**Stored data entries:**
____
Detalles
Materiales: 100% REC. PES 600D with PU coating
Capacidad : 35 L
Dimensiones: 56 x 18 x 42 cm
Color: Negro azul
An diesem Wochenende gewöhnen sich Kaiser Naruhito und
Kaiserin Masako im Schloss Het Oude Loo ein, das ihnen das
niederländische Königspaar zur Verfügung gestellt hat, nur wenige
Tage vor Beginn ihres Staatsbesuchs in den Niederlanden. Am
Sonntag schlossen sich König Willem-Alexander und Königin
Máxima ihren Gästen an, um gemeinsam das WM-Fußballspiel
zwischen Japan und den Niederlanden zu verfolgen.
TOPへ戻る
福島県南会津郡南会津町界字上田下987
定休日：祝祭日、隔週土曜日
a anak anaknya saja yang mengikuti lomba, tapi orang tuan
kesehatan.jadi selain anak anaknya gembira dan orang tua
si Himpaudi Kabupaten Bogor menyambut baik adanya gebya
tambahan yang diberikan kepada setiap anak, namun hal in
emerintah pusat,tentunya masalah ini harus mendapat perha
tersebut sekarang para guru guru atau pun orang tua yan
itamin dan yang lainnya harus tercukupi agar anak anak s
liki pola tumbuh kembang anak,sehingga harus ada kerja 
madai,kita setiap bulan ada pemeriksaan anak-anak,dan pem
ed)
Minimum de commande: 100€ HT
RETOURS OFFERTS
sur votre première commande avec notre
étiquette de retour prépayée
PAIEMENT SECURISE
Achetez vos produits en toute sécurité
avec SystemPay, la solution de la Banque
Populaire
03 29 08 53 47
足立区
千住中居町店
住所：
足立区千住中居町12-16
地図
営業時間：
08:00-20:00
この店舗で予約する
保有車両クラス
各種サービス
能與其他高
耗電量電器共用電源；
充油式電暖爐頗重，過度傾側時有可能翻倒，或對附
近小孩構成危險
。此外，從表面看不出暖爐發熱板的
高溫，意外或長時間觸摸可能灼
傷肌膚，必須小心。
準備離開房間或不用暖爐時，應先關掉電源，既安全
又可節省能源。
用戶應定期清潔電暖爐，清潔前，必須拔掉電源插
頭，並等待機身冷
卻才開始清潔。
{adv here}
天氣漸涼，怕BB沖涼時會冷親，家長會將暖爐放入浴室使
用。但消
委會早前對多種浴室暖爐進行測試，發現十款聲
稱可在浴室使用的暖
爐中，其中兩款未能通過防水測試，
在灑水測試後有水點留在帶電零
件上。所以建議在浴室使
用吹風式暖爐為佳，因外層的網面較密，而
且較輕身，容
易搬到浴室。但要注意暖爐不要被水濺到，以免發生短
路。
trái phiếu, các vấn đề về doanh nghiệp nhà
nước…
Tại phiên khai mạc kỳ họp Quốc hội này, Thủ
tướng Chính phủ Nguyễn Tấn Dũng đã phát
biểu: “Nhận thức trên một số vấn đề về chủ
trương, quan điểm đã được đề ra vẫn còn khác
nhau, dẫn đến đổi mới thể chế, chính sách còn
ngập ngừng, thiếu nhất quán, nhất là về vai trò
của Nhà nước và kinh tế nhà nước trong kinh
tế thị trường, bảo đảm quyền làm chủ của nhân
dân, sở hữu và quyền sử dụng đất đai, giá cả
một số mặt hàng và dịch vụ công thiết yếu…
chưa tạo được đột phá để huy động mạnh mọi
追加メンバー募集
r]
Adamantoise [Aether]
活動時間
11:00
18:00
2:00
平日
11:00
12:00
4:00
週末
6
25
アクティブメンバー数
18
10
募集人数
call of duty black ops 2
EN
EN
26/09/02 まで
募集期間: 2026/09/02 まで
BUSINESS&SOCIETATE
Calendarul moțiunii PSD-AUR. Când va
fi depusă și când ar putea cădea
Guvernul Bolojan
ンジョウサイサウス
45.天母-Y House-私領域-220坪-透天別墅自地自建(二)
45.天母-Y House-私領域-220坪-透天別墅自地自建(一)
____
**WORK ITEM:**
Using the records above, report each line that contains the word "avec" by copying it.

**ANSWER BOX:**
sur votre première commande avec notre
avec SystemPay, la solution de la Banque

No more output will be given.